[rllib][windows] CUDA error when work is distributed

When I run my program in the distributed setting, I am getting a CUBLAS_STATUS_ALLOC_FAILED error. Specifically, I am instantiating several PPOTrainer objects and wanting them to train in parallel. My setup is similar in spirit to population-based training in RL (in fact, It would probably be good for me follow how you all have implemented PBT, but I was having trouble finding that.)

Some googling around is telling me that this error is either coming from either:

  1. trying to index into a tensor with a bad value or
  2. memory allocation error on the GPU (1060)

However, when I initialize Ray, I am doing so with ray.init(num_gpus=0) I have 64GB of RAM on my machine, so that shouldn’t be the problem as the networks have ~10k params each.

When I put ray into local_mode to look for bugs the error disappeared which makes me think the problem is case 2.

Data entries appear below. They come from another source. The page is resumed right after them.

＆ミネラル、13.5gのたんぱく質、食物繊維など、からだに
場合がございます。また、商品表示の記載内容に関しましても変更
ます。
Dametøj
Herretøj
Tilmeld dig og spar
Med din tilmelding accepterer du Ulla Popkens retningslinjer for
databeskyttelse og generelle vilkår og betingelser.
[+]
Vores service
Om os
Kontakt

So, I wanted to follow-up on this. I ran my program again, but was watching my GPU usage the whole time.

Despite running with ray.init(num_gpus=0), my models are being sent to the GPU. As soon as the GPU Memory hits 98%, the program crashes with a CUBLAS_STATUS_ALLOC_FAILED error.

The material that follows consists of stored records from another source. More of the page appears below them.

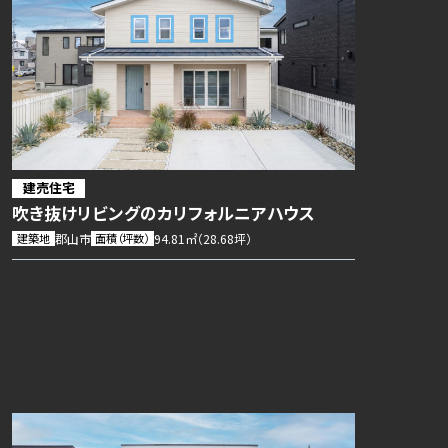
建売住宅
吹き抜けリビングのカリフォルニアハウス
建築地
郡山市
面積（坪数）
94.81㎡（28.68坪）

If I run the program in local_mode the GPU utilization never goes above 20% and the program completes. But that’s still bad behavior because it’s using the GPU at all when I explicitly told ray that the number of GPUs was zero.

Hey @aadharna , hmm, I thought that in local_mode, the model would not be moved to the GPU, but I could be wrong or this could be a Win problem.

Could you post your ray version as well as your particular PPO config? We changed the logic quite a lot in the past as to when the model is actually moved to the GPU (when a GPU is available vs when num_gpus > 0, etc…).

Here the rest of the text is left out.